Deinterlacing is a big topic, and I'm deliberately trying to avoid getting into a detailed discussion of it.
But one important thing to grasp is that the approach used to deinterlace material depends on how it was captured in the first place.
Some sources were captured in a progressive format, for example by using a film camera. What this means is that the odd and even fields which make up each frame were both captured at the same moment in time: it started out as a single progressive frame which was then split into two fields. A cinema film works like this: the camera takes 24 progressive pictures per second, each of which is split to produce two fields. There was no time delay between the capture of the odd and even fields in the same frame, but there was a delay of 1/24th of a second between an even field and the odd field in the next frame.

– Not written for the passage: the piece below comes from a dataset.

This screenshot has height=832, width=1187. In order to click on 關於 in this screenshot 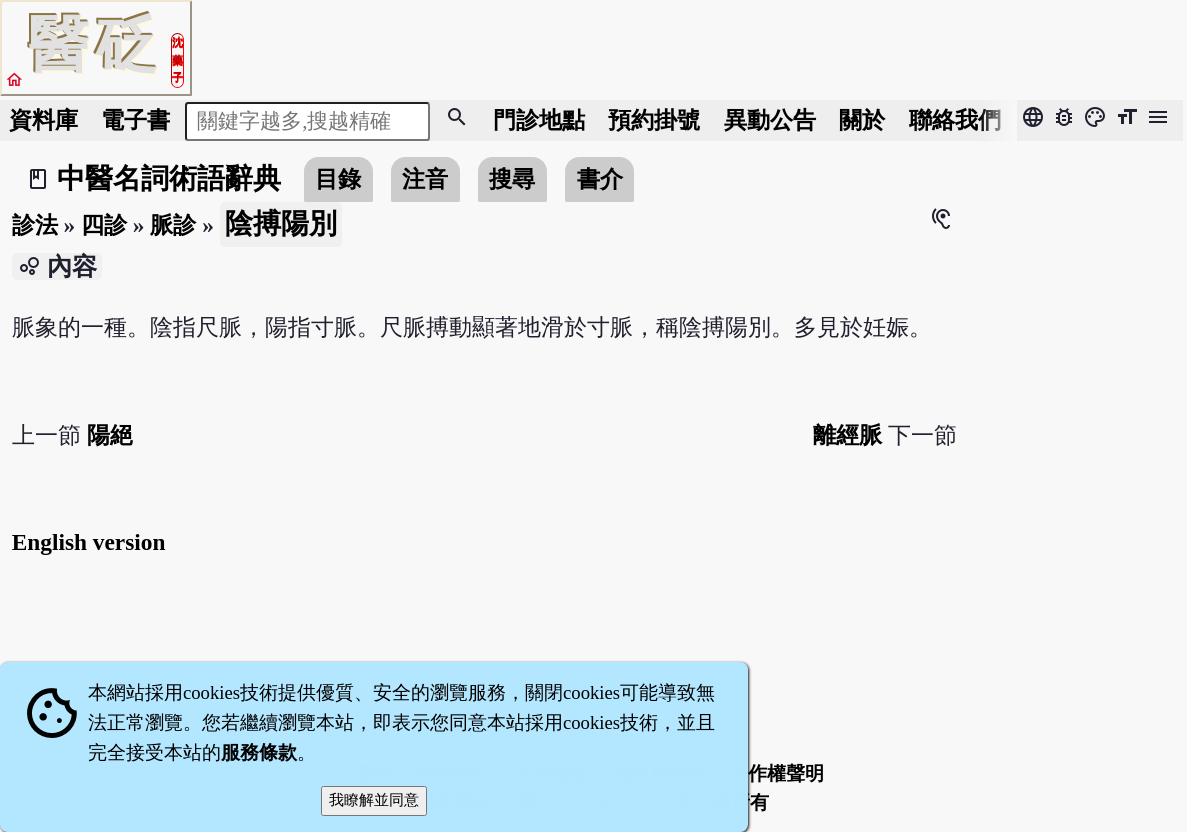, I will do `click(862, 120)`.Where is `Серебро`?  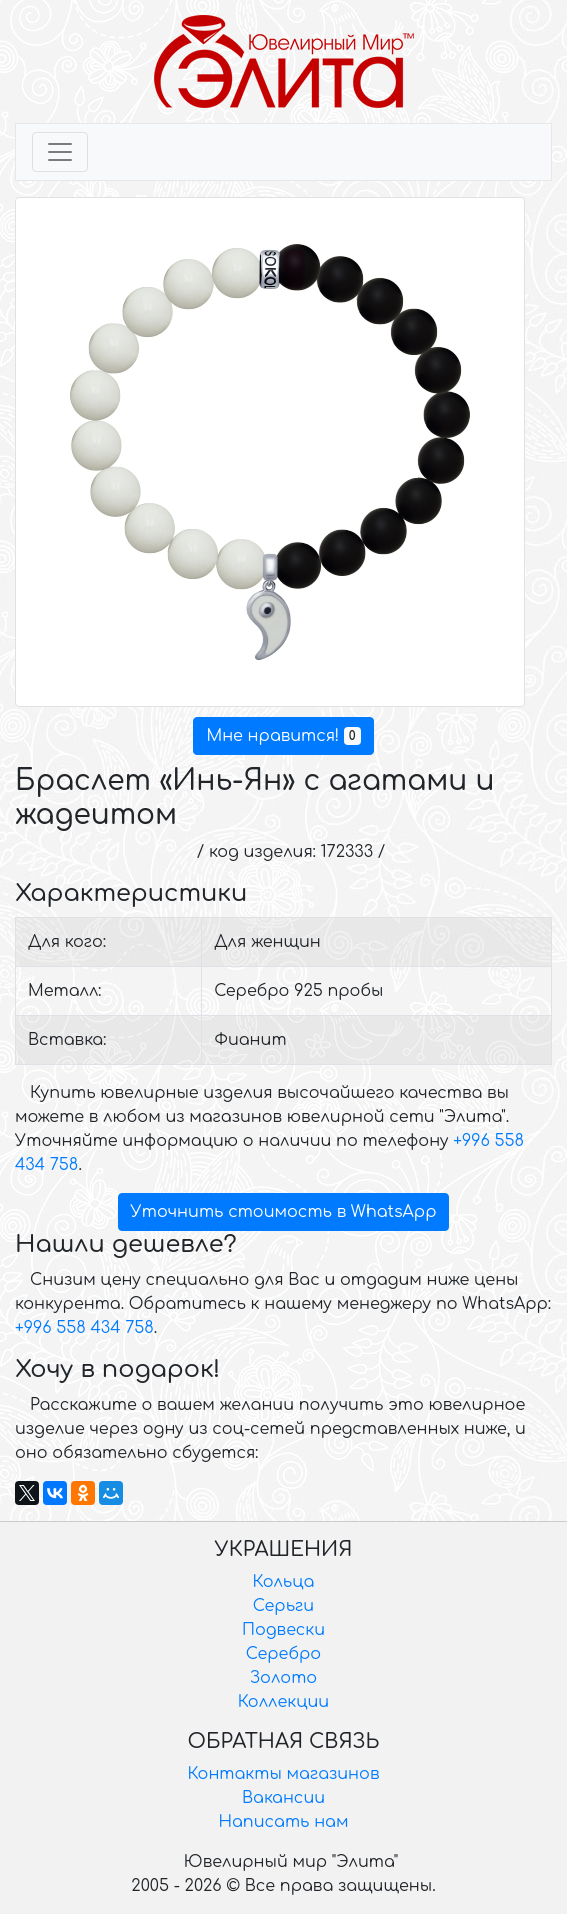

But if you think about something like a live football match or news broadcast on British TV, the camera doesn't take 25 progressive-frame photographs per second: it takes 50 interlaced photographs per second. So there was a delay of 1/50th of a second between the odd and even fields, and then a delay of another 1/50th of a second between even and odd fields.
So, when deinterlacing you first have to decide if what you're looking at is "film" (i.e. captured progressively) or "video" (i.e. captured in an already-interlaced state), and the strategy you use depend on which it is. (I might add in passing that one thing which distinguishes deinterlacers is how good they are at telling the difference between film and video).
The Lumagen HDP is quite good telling the difference between film and video, but its ability to deinterlace video is less than top-notch compared to something like an Edge or a VP50. But both approaches will do an equally good job of deinterlacing film and of course the HDP's scaling is significantly better than the VP50's. So you'll find that the HDP will be more less unambiguously better for film, but for video it may be a more complex question. If what you watch is mostly material originally shot on film then the VP50 or Edge's superior video deinterlacing won't count for much; but if you watch a lot of football, then it might.
Obviously there are a lot of other factors to consider as well, like grey-scale correction, ability to get a good signal out of Sky HD, etc.